# UFO Sightings Redux

by **Mazza Luca**, **Giada Galdiolo** and **Vasco Silva Pereira**

## Dataset

[UFO Sightings Redux *by National UFO Reporting Center*](https://github.com/rfordatascience/tidytuesday/blob/main/data/2023/2023-06-20/readme.md)



In [None]:
# Load Dataset

import pandas as pd
import numpy as np
import plotly.express as px
import plotly.graph_objects as go
import plotly.subplots as ps
from plotly.subplots import make_subplots


df = pd.read_csv('./data/ufo_sightings.csv')
df_dayparts = pd.read_csv('./data/day_parts_map.csv')
df_places = pd.read_csv('./data/places.csv')

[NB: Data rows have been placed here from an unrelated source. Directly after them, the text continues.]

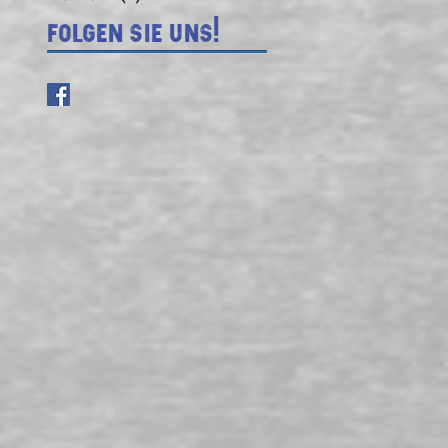
Folgen Sie uns!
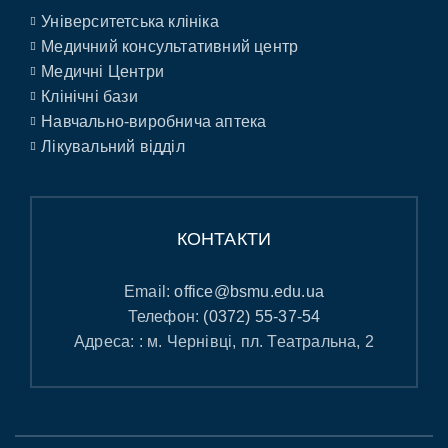
Університетська клініка
Медичний консультативний центр
Медичні Центри
Клінічні бази
Навчально-виробнича аптека
Лікувальний відділ
КОНТАКТИ
Email:
office@bsmu.edu.ua
Телефон:
(0372) 55-37-54
Адреса: : м. Чернівці, пл. Театральна, 2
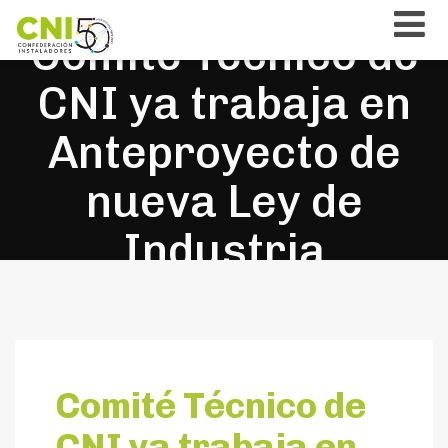
Comité Técnico de
CNI ya trabaja en
Anteproyecto de
nueva Ley de
Industria
Comité Técnico de
CNI ya trabaja en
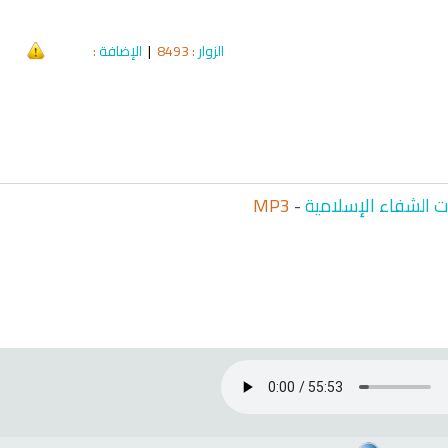
الزوار
: 8493
|
الإضافة
:
qyah Shariah
Ruqyah Shariah
hariah Full Mishary
Ruqyah according to the Quran
Wh
and Sunnah to treat witchcraft,
Li
and the evil eye
الشرعية
 الشفاء الإسلامية
-
MP3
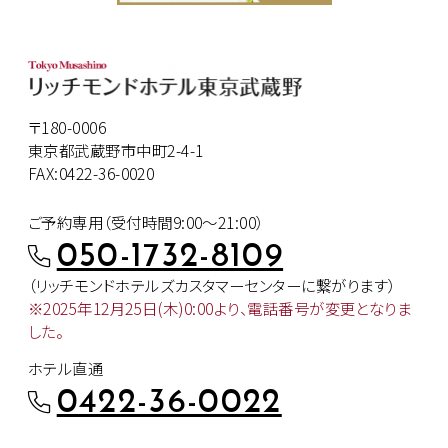
〒180-0006
東京都武蔵野市中町2-4-1
FAX:0422-36-0020
ご予約専用（受付時間9:00～21:00）
050-1732-8109
（リッチモンドホテルズカスタマー
センターに繋がります）
※2025年12月25日(木)0:00より、
電話番号が変更となりま
した。
ホテル直通
0422-36-0022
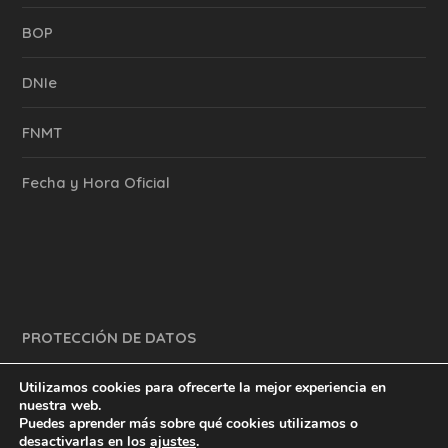
BOP
DNIe
FNMT
Fecha y Hora Oficial
PROTECCIÓN DE DATOS
Utilizamos cookies para ofrecerte la mejor experiencia en
nuestra web.
Puedes aprender más sobre qué cookies utilizamos o
y mucho más.
inventtatte es Marketing Online Sevilla
desactivarlas en los
ajustes
.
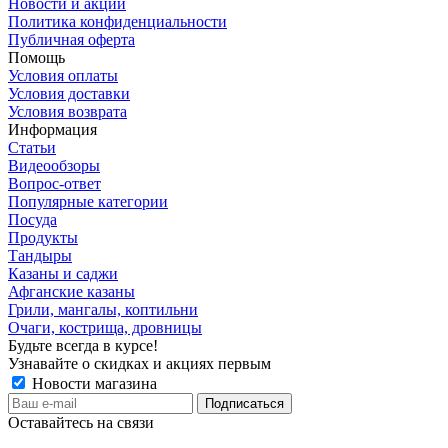
Новости и акции
Политика конфиденциальности
Публичная оферта
Помощь
Условия оплаты
Условия доставки
Условия возврата
Информация
Статьи
Видеообзоры
Вопрос-ответ
Популярные категории
Посуда
Продукты
Тандыры
Казаны и саджи
Афганские казаны
Грили, мангалы, коптильни
Очаги, кострища, дровницы
Будьте всегда в курсе!
Узнавайте о скидках и акциях первым
Новости магазина
Оставайтесь на связи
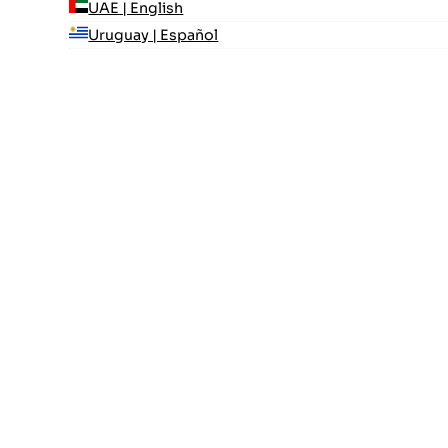
UAE | English
Uruguay | Español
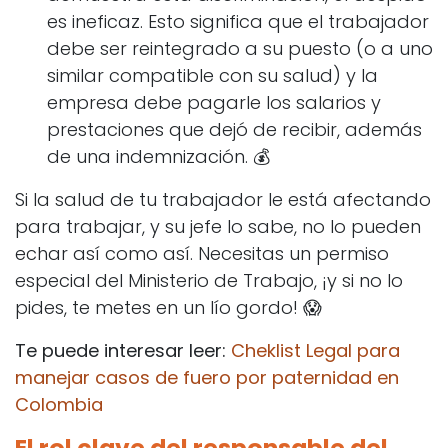
es ineficaz. Esto significa que el trabajador
debe ser reintegrado a su puesto (o a uno
similar compatible con su salud) y la
empresa debe pagarle los salarios y
prestaciones que dejó de recibir, además
de una indemnización. 💰
Si la salud de tu trabajador le está afectando
para trabajar, y su jefe lo sabe, no lo pueden
echar así como así. Necesitas un permiso
especial del Ministerio de Trabajo, ¡y si no lo
pides, te metes en un lío gordo! 😱
Te puede interesar leer:
Cheklist Legal para
manejar casos de fuero por paternidad en
Colombia
El rol clave del responsable del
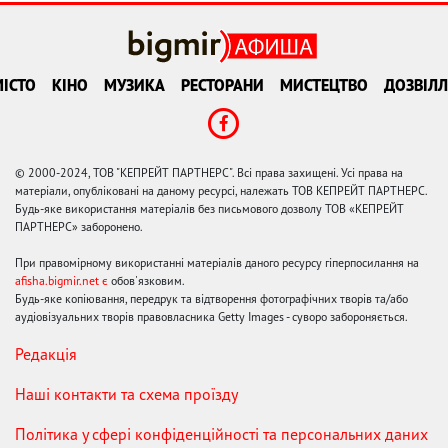
ІСТО
КІНО
МУЗИКА
РЕСТОРАНИ
МИСТЕЦТВО
ДОЗВІЛЛ
© 2000-2024, ТОВ "КЕПРЕЙТ ПАРТНЕРС". Всі права захищені. Усі права на
матеріали, опубліковані на даному ресурсі, належать ТОВ КЕПРЕЙТ ПАРТНЕРС.
Будь-яке використання матеріалів без письмового дозволу ТОВ «КЕПРЕЙТ
ПАРТНЕРС» заборонено.
При правомірному використанні матеріалів даного ресурсу гіперпосилання на
afisha.bigmir.net є
обов'язковим.
Будь-яке копіювання, передрук та відтворення фотографічних творів та/або
аудіовізуальних творів правовласника Getty Images - суворо забороняється.
Редакція
Наші контакти та схема проїзду
Політика у сфері конфіденційності та персональних даних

df['id'] = range(1, len(df) + 1)
df.set_index('id', inplace=True)

df['posted_date'] = pd.to_datetime(df['posted_date'], format = '%Y-%m-%d', errors = 'coerce')
df['reported_date_time'] = pd.to_datetime(df['reported_date_time'], errors = 'coerce')
df['reported_date_time_utc'] = pd.to_datetime(df['reported_date_time_utc'], errors = 'coerce')

In [None]:
df.info()

In [None]:
df.head(100000)

In [None]:
df_tmp = df.groupby(df['reported_date_time'].dt.year).size()
px.line(data_frame=df_tmp) \
    .update_layout(title="Sightings per Year", xaxis_title="Reported Year", yaxis_title="Number of sightings", showlegend=False)

In [None]:
px.histogram(data_frame=df, x='duration_seconds', range_x=[0, 1000000])\
    .update_yaxes(type="log")\
    .update_layout(title='Distribution of Duration', xaxis_title="Duration [s]", yaxis_title="Number of sightings", showlegend=False)